> Problem statement:
In the records that follow, find the line with "yapmalarıdır. Birinci eğilim"; from there, retype every line exactly through the line with "darbe yemeden partiyi", which also belongs to the answer.

> Stored data entries:
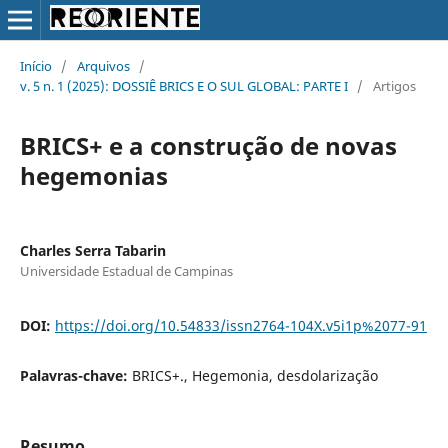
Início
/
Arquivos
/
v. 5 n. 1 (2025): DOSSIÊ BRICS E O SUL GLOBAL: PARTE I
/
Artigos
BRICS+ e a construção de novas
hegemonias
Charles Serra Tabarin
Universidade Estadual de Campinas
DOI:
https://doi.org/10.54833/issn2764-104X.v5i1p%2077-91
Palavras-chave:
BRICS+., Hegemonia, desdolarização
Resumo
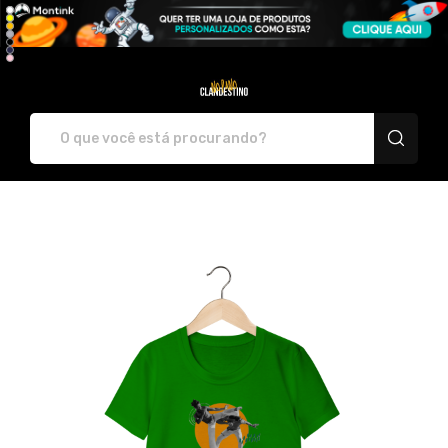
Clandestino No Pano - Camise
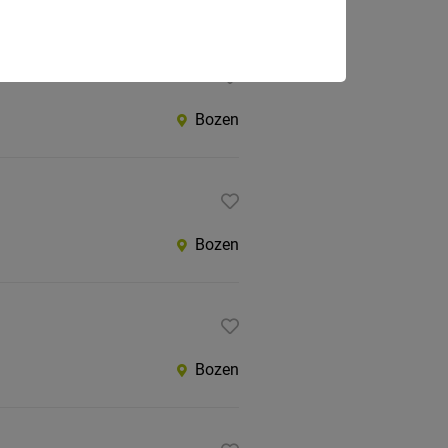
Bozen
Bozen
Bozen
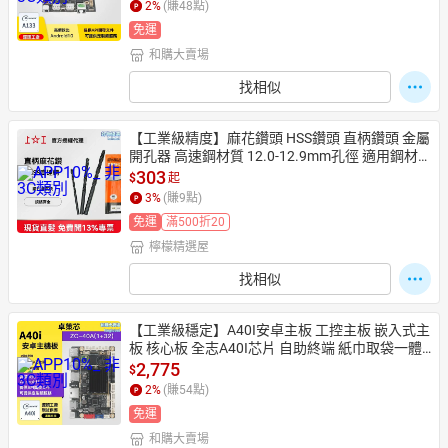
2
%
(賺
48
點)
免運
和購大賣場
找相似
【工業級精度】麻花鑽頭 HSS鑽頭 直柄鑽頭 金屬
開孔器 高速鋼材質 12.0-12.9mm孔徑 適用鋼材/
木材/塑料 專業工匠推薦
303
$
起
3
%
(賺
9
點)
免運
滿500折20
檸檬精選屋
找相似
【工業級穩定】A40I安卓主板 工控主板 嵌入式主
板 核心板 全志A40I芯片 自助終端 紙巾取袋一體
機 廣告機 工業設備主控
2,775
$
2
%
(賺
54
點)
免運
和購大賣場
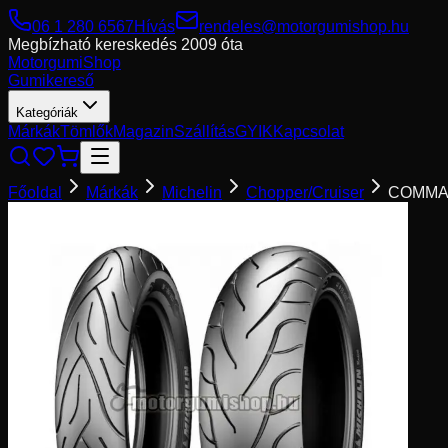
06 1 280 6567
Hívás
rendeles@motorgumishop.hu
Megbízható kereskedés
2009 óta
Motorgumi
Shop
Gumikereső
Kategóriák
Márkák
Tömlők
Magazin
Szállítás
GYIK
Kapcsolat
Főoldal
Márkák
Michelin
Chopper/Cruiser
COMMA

==

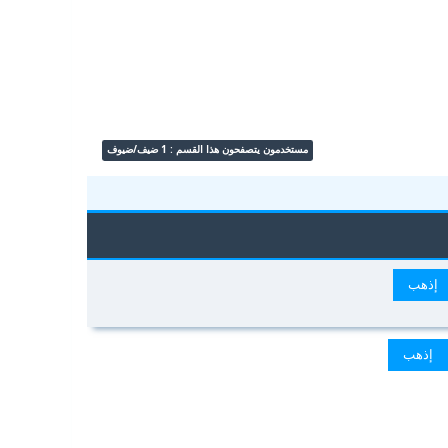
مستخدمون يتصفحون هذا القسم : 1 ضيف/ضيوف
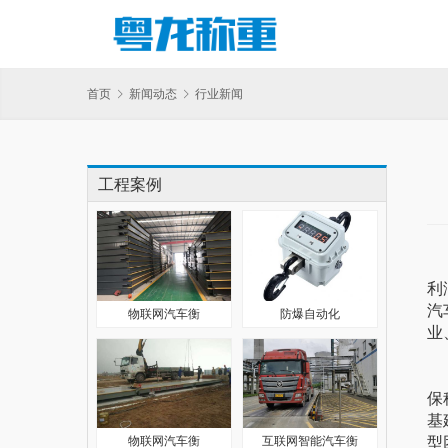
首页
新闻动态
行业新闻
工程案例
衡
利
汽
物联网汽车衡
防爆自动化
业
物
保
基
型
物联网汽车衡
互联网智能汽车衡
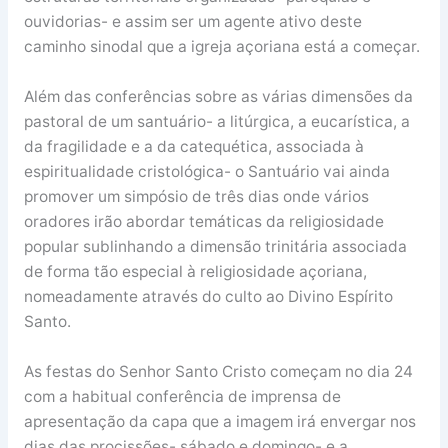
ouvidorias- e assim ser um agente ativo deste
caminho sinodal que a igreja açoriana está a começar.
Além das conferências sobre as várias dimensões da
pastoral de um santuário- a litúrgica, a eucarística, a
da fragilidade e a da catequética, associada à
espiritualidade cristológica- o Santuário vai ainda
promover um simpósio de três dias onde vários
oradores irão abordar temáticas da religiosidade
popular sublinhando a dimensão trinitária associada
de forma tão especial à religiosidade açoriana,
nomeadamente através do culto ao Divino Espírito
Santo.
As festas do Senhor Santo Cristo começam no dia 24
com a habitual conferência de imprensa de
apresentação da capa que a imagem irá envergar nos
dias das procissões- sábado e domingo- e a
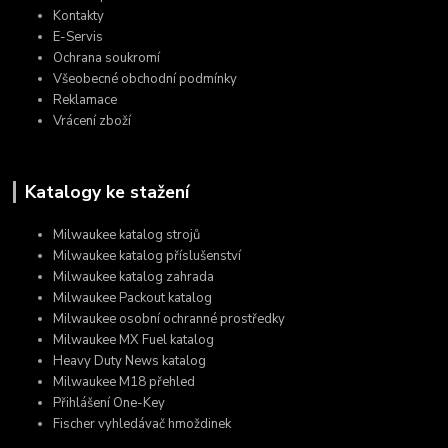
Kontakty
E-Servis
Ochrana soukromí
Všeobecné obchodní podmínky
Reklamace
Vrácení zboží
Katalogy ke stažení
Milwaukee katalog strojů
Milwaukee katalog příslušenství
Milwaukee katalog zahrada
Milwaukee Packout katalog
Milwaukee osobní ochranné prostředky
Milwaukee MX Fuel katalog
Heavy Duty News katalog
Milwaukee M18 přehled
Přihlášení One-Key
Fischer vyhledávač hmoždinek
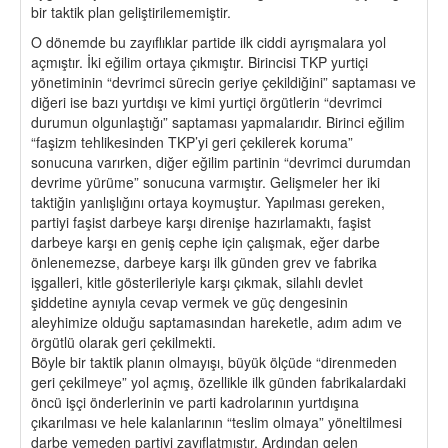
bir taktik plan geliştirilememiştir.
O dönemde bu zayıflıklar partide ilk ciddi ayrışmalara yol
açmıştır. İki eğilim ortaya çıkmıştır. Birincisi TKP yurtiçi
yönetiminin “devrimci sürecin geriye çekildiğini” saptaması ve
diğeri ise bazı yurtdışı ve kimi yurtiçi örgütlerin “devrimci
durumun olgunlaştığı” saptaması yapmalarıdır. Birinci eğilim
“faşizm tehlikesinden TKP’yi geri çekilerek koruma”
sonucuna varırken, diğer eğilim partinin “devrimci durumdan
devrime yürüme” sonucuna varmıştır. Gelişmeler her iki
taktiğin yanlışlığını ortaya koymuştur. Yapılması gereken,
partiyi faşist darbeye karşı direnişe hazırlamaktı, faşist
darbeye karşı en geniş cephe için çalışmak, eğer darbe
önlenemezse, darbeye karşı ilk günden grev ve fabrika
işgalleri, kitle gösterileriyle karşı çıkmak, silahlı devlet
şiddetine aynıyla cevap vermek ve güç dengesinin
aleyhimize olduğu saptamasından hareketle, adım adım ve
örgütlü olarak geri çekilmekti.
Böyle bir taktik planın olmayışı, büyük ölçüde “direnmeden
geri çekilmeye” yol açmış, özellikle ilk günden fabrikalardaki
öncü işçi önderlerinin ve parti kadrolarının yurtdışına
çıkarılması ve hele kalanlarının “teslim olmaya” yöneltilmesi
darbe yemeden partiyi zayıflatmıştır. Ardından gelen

---

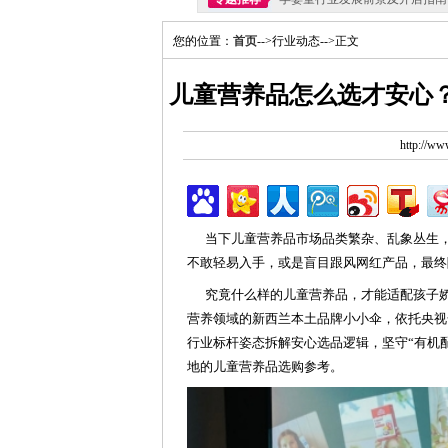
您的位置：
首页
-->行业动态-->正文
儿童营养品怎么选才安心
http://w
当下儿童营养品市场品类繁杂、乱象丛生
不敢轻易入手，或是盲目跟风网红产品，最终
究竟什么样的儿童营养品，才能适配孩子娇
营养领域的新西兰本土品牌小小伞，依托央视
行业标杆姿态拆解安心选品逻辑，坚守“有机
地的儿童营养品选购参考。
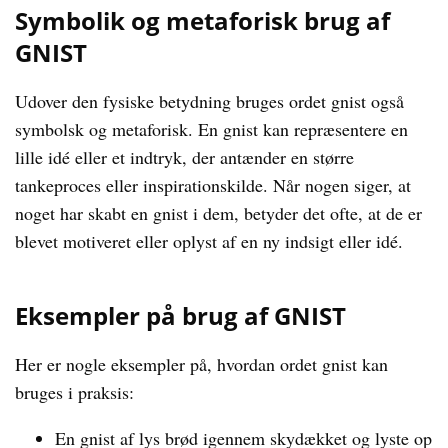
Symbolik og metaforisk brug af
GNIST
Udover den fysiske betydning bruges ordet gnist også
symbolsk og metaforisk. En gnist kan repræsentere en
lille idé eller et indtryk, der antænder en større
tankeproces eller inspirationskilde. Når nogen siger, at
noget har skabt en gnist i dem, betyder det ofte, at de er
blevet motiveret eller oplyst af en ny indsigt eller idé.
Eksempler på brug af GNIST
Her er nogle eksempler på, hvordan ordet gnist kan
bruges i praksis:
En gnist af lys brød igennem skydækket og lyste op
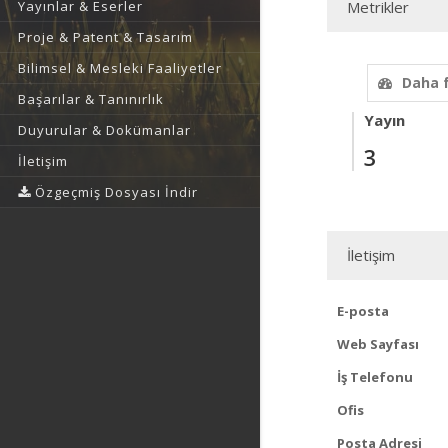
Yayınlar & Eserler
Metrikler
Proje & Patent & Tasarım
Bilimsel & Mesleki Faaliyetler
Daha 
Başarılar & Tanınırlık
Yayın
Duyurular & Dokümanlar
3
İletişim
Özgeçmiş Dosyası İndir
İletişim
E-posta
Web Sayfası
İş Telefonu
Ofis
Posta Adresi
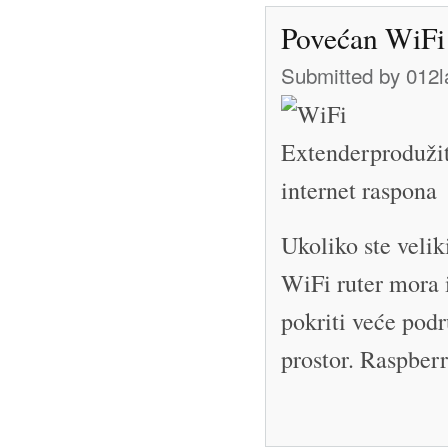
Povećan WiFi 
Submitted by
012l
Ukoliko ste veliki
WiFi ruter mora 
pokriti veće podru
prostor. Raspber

> Problem solution:
durumun olgunlaştığı” saptaması yapmalarıdır. Birinci eğilim
“faşizm tehlikesinden TKP’yi geri çekilerek koruma”
sonucuna varırken, diğer eğilim partinin “devrimci durumdan
devrime yürüme” sonucuna varmıştır. Gelişmeler her iki
taktiğin yanlışlığını ortaya koymuştur. Yapılması gereken,
partiyi faşist darbeye karşı direnişe hazırlamaktı, faşist
darbeye karşı en geniş cephe için çalışmak, eğer darbe
önlenemezse, darbeye karşı ilk günden grev ve fabrika
işgalleri, kitle gösterileriyle karşı çıkmak, silahlı devlet
şiddetine aynıyla cevap vermek ve güç dengesinin
aleyhimize olduğu saptamasından hareketle, adım adım ve
örgütlü olarak geri çekilmekti.
Böyle bir taktik planın olmayışı, büyük ölçüde “direnmeden
geri çekilmeye” yol açmış, özellikle ilk günden fabrikalardaki
öncü işçi önderlerinin ve parti kadrolarının yurtdışına
çıkarılması ve hele kalanlarının “teslim olmaya” yöneltilmesi
darbe yemeden partiyi zayıflatmıştır. Ardından gelen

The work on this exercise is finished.